### Exercise inputs
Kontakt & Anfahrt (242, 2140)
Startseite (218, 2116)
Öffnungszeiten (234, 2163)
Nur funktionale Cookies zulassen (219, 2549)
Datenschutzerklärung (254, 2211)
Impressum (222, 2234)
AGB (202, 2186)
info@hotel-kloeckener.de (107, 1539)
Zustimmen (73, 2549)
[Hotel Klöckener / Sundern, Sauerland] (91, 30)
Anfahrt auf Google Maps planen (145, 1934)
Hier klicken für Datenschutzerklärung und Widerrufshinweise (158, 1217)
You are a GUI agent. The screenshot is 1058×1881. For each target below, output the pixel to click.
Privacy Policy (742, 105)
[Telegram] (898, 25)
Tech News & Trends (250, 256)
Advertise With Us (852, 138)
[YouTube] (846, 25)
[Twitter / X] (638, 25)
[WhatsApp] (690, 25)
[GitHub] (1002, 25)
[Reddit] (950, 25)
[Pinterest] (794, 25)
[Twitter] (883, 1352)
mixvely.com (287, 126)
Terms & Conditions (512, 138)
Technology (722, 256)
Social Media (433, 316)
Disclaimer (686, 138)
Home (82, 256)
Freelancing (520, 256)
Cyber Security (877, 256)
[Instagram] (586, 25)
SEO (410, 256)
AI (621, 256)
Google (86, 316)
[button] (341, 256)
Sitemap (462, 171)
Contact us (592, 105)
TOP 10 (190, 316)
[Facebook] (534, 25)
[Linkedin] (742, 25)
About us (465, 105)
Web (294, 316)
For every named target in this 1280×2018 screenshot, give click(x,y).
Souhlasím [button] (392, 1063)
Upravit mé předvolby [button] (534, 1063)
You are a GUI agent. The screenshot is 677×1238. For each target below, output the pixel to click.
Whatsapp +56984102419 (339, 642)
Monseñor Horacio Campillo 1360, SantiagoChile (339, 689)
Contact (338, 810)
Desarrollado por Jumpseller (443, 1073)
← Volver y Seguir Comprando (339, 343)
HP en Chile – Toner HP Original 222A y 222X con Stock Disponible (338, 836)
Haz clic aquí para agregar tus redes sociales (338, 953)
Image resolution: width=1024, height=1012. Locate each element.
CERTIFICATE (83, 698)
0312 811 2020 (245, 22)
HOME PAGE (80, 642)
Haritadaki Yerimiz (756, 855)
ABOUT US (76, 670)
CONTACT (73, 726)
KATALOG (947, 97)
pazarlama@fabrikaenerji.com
######
== Directions for this task ==
Extract exactly and only the lines above from the line containing "Datenschutzerklärung (254, 2211)" through the line containing "Web (294, 316)", both end lines included.

== Response to the task ==
Datenschutzerklärung (254, 2211)
Impressum (222, 2234)
AGB (202, 2186)
info@hotel-kloeckener.de (107, 1539)
Zustimmen (73, 2549)
[Hotel Klöckener / Sundern, Sauerland] (91, 30)
Anfahrt auf Google Maps planen (145, 1934)
Hier klicken für Datenschutzerklärung und Widerrufshinweise (158, 1217)
You are a GUI agent. The screenshot is 1058×1881. For each target below, output the pixel to click.
Privacy Policy (742, 105)
[Telegram] (898, 25)
Tech News & Trends (250, 256)
Advertise With Us (852, 138)
[YouTube] (846, 25)
[Twitter / X] (638, 25)
[WhatsApp] (690, 25)
[GitHub] (1002, 25)
[Reddit] (950, 25)
[Pinterest] (794, 25)
[Twitter] (883, 1352)
mixvely.com (287, 126)
Terms & Conditions (512, 138)
Technology (722, 256)
Social Media (433, 316)
Disclaimer (686, 138)
Home (82, 256)
Freelancing (520, 256)
Cyber Security (877, 256)
[Instagram] (586, 25)
SEO (410, 256)
AI (621, 256)
Google (86, 316)
[button] (341, 256)
Sitemap (462, 171)
Contact us (592, 105)
TOP 10 (190, 316)
[Facebook] (534, 25)
[Linkedin] (742, 25)
About us (465, 105)
Web (294, 316)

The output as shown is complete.